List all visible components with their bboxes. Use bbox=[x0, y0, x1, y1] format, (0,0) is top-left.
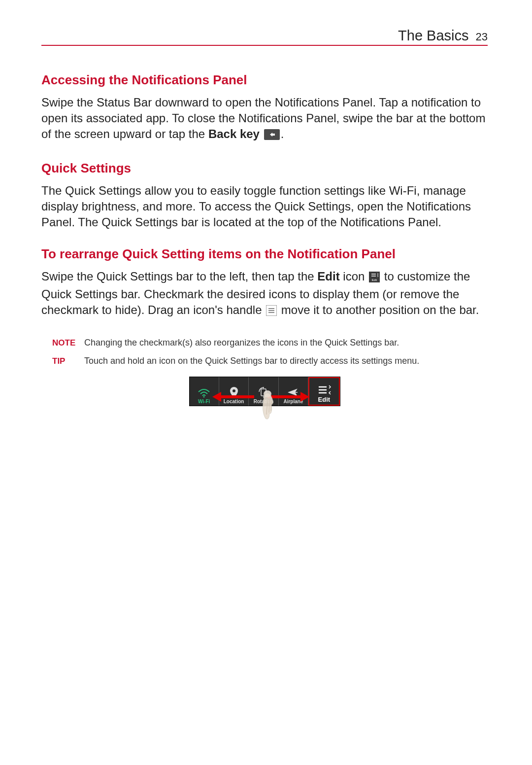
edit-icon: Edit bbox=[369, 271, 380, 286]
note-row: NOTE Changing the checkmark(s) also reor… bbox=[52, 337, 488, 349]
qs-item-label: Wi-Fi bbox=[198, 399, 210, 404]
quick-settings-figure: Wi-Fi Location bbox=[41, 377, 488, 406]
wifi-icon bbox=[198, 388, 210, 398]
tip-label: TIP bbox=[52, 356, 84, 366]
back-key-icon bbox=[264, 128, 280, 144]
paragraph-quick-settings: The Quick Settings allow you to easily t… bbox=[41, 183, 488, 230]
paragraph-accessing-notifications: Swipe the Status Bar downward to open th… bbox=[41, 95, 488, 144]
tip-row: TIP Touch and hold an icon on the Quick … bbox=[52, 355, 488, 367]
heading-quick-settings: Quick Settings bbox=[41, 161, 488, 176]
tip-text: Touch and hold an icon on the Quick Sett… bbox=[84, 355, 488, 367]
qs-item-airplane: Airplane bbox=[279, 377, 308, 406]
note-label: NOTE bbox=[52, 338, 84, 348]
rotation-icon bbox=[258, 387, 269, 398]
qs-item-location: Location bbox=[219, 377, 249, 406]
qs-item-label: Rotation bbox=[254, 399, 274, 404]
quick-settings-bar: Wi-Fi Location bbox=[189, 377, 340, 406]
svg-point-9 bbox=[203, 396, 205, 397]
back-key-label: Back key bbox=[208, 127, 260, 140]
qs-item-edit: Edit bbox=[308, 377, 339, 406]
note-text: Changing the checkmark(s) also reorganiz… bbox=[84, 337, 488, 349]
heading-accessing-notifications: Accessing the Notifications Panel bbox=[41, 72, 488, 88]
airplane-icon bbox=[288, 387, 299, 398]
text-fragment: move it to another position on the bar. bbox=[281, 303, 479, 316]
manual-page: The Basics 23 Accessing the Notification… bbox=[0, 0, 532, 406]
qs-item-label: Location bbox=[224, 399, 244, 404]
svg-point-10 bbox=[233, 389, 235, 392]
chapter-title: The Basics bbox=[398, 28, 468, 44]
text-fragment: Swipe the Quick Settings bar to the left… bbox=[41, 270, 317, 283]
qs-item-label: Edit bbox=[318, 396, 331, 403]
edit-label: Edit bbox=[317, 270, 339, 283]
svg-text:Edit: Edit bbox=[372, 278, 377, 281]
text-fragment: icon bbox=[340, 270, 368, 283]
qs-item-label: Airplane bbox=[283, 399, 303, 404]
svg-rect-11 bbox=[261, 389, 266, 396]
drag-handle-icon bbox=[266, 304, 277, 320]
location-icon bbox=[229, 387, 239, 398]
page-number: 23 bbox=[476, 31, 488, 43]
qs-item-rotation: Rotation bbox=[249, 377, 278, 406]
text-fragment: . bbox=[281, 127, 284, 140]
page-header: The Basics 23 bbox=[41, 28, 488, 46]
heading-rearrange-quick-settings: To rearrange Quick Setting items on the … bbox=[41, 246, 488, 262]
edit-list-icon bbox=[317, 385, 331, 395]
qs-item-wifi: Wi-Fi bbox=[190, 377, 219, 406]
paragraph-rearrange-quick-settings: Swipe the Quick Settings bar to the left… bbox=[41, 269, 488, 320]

--

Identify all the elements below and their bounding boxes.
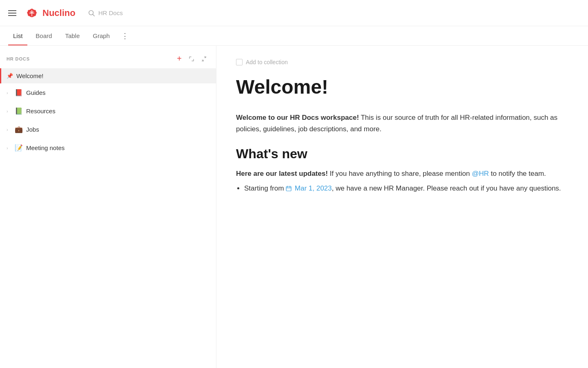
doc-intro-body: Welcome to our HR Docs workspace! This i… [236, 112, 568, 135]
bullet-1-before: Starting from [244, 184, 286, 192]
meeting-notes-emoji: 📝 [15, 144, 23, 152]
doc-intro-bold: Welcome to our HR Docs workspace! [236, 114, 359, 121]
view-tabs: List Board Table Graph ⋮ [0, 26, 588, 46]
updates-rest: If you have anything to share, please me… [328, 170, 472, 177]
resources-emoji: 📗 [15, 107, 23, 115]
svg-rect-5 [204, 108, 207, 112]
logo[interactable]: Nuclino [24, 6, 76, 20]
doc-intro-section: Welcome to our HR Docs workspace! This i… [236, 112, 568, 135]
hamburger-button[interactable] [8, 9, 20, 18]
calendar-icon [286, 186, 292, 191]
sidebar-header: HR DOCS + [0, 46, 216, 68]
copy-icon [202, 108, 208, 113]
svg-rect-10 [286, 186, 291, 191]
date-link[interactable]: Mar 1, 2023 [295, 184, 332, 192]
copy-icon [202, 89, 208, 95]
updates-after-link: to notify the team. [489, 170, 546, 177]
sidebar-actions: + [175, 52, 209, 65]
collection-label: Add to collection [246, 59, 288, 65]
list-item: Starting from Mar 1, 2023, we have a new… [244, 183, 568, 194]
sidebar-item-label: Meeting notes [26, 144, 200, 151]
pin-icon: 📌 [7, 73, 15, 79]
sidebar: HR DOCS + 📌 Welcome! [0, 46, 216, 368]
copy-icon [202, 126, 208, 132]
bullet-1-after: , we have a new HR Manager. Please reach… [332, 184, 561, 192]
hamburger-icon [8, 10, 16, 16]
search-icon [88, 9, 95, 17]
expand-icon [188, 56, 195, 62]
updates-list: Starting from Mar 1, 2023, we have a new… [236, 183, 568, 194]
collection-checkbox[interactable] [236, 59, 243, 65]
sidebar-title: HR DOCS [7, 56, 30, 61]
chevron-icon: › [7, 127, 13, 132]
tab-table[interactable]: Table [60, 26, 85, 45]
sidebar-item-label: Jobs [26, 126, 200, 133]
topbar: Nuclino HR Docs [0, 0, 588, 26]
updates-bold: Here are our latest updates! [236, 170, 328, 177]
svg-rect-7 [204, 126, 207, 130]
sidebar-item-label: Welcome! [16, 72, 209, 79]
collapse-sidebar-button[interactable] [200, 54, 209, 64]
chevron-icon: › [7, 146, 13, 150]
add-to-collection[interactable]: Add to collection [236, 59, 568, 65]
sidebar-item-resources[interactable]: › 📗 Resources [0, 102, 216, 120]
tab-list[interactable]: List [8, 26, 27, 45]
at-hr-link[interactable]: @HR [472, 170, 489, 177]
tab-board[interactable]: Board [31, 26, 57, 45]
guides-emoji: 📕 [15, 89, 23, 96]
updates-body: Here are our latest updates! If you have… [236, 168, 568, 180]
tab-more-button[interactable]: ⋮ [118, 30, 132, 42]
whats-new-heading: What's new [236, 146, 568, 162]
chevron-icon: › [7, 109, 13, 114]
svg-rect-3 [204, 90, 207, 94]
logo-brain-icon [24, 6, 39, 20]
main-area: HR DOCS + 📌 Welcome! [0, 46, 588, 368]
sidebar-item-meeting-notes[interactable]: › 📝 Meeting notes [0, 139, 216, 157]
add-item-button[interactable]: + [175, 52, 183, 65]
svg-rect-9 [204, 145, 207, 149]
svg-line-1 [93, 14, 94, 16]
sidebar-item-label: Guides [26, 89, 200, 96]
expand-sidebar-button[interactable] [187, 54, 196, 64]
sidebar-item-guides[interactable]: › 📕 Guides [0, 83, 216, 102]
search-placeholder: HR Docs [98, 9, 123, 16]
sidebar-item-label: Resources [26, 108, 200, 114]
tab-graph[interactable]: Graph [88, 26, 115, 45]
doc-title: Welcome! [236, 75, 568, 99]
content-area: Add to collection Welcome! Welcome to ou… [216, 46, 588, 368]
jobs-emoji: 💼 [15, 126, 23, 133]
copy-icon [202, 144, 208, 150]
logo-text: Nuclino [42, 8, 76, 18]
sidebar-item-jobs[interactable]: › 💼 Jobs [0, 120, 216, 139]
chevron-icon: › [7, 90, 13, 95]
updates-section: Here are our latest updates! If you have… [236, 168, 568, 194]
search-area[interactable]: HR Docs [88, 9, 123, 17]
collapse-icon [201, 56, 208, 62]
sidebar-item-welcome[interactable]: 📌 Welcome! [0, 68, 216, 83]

▶ [TO DO]:
If a line of the data above contains "area", copy it out.

▶ [EXPECTED OUTPUT]:
main-area: HR DOCS + 📌 Welcome! [0, 46, 588, 368]
content-area: Add to collection Welcome! Welcome to ou… [216, 46, 588, 368]
search-area[interactable]: HR Docs [88, 9, 123, 17]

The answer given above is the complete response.